» WORK INSTRUCTIONS
In the entries that follow, how many lines include the string "evenodd"? The answer is the number only.

[Stored data entries]

┏━━

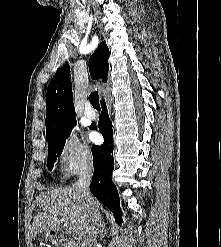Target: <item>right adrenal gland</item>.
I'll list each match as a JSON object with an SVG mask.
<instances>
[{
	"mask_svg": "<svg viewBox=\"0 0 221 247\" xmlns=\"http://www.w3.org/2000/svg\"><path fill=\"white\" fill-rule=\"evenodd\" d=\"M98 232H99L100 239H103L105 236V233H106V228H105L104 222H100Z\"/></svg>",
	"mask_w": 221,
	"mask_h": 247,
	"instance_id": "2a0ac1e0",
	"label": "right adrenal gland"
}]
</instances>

┗━━
┏━━

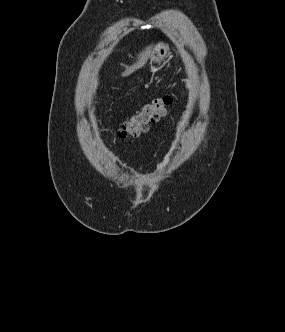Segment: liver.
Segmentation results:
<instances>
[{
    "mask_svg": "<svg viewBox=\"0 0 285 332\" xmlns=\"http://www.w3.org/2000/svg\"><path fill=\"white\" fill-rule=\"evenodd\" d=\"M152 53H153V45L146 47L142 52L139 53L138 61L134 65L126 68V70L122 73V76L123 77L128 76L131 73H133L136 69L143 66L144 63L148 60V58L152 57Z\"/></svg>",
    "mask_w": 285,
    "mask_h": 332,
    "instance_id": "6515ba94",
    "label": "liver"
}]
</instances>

┗━━

» RESULT BELOW
2